The first part of the process is done with your local Mexican consulate in the US or Canada. What immigration path you get put on will be entirely determined before you come to Mexico (excepting if you make tourist trips before your big move). Mexican lawyers are less likely to be familiar with that part of the process, and there are a number of inconsistencies to navigate that are consulate-dependent and likely to be unknown to anyone in Mexico except expats that have previously used that particular consulate for their process.

So rather than just hire someone to do everything for you, you need to do your own research and figure out how you are going to deal with your local consulate (and which one that is, and how to contact them, etc) and get some idea of what path you are going to attempt. 
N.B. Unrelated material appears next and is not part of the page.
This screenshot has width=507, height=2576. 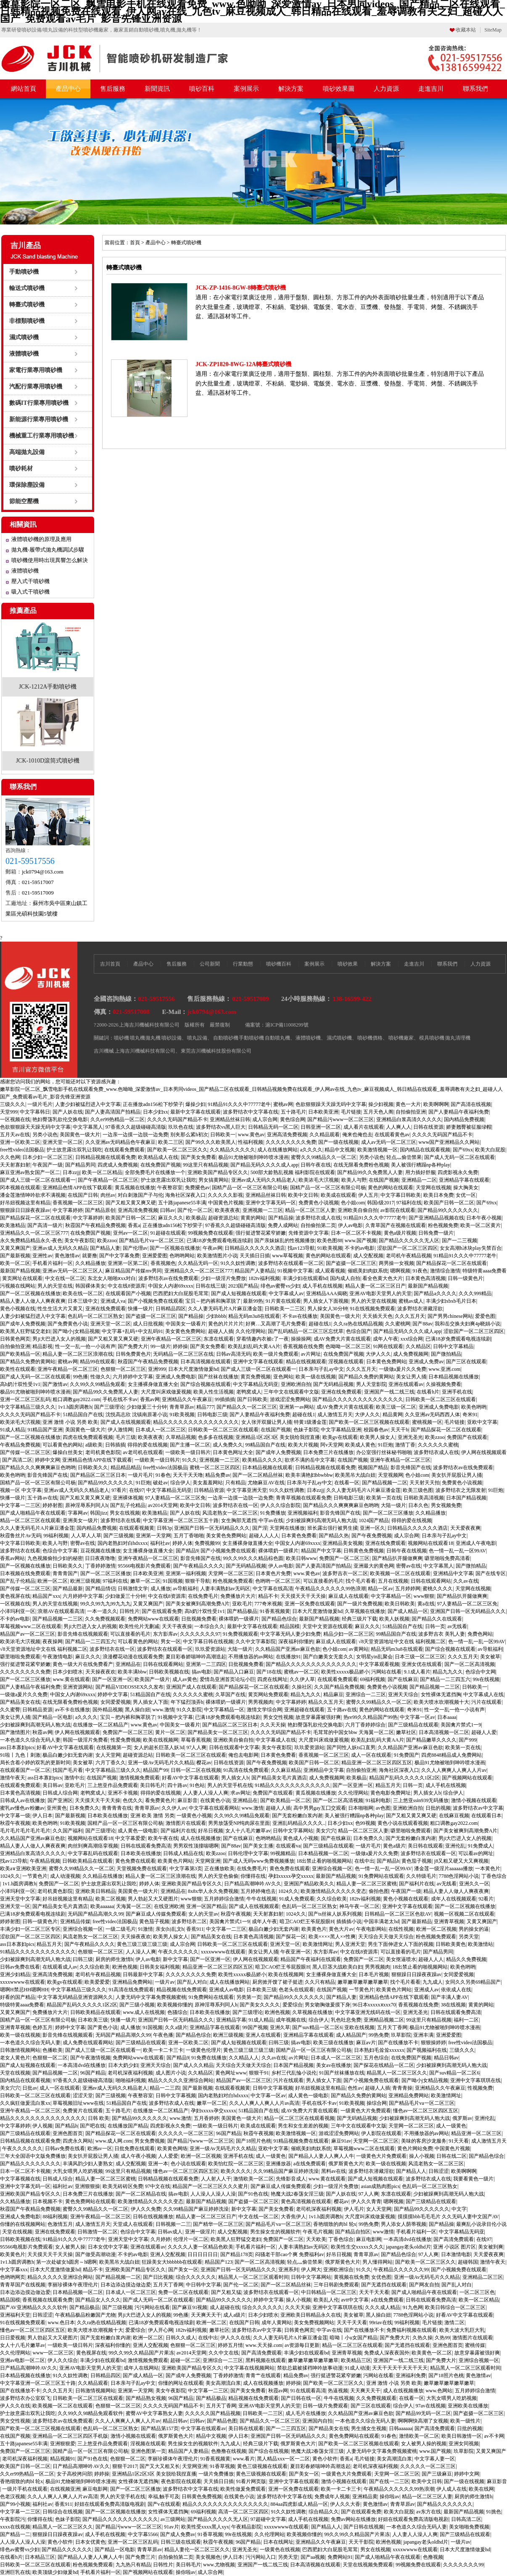 What do you see at coordinates (284, 1240) in the screenshot?
I see `国产亲妺妺乱的性视频播放` at bounding box center [284, 1240].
Where facilitators and lawyers can help is after you have been approved for some kind of residency and after you are here, they can help you work through the process you need to go through with the nearest Mexican INM (immigration) office to where you are first staying. They help you get the papers required by those steps together and tell you what to expect and maybe do some line-standing for you. 

But you have to go through the first part of the process with your Canadian Mexican consulate on your own. The consulate employees all speak English moderately well, unlike the INM employees in Mexico, who expect to be spoken to in Spanish. 
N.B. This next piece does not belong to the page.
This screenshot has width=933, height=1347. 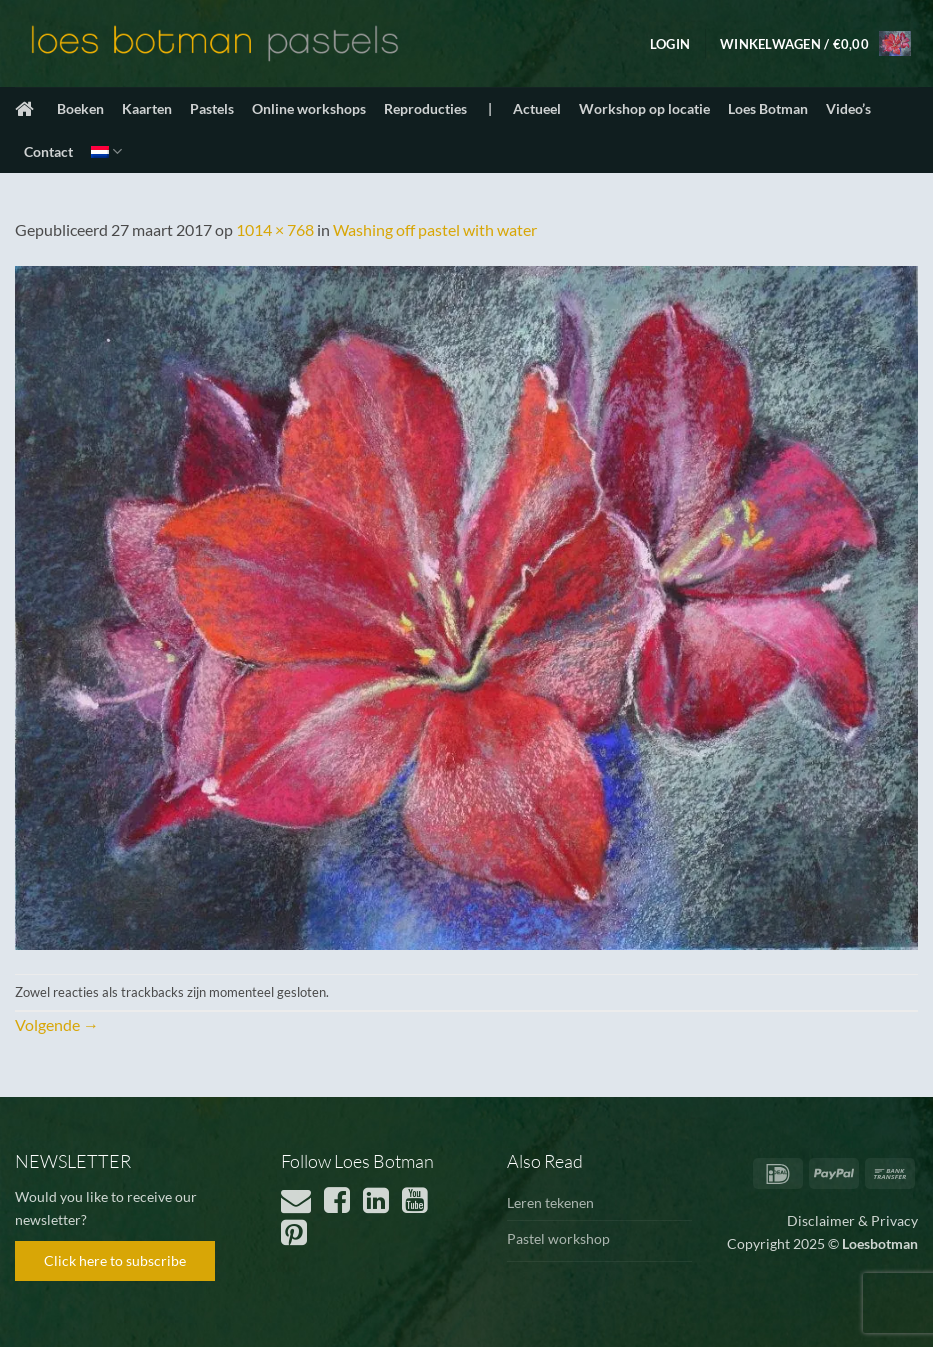 I want to click on Disclaimer & Privacy, so click(x=852, y=1220).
And inconsistencies are to be expected. When you do your internet research, you will see different numbers for qualification, and that is because different consulates each apply their own interpretation of the Mexican laws. You'll have to get used to that if you're going to live in Mexico, it's the way things are here. Plus the numbers change annually, so be certain you are looking at 2023 information. 

It is possible to get residency by virtue of having bought property, but it is a road few go down, due to the pitfalls of trying to buy property here when you don't know how things work or what you should be looking for and looking to avoid. It is a much more common and reasonable approach to move here and rent for a year or two before attempting to buy property. Taking that path avoids quite a few pitfalls, and I recommend you focus on the paths where you go for Residente Temporale or Residente Permanente based on your financial situation (your ability to support yourself without working, assuming you are retiring and moving to Mexico for retirement. 

Trying to move here and work is a whole other can of worms that seldom works out for people enquiring on this forum.


----------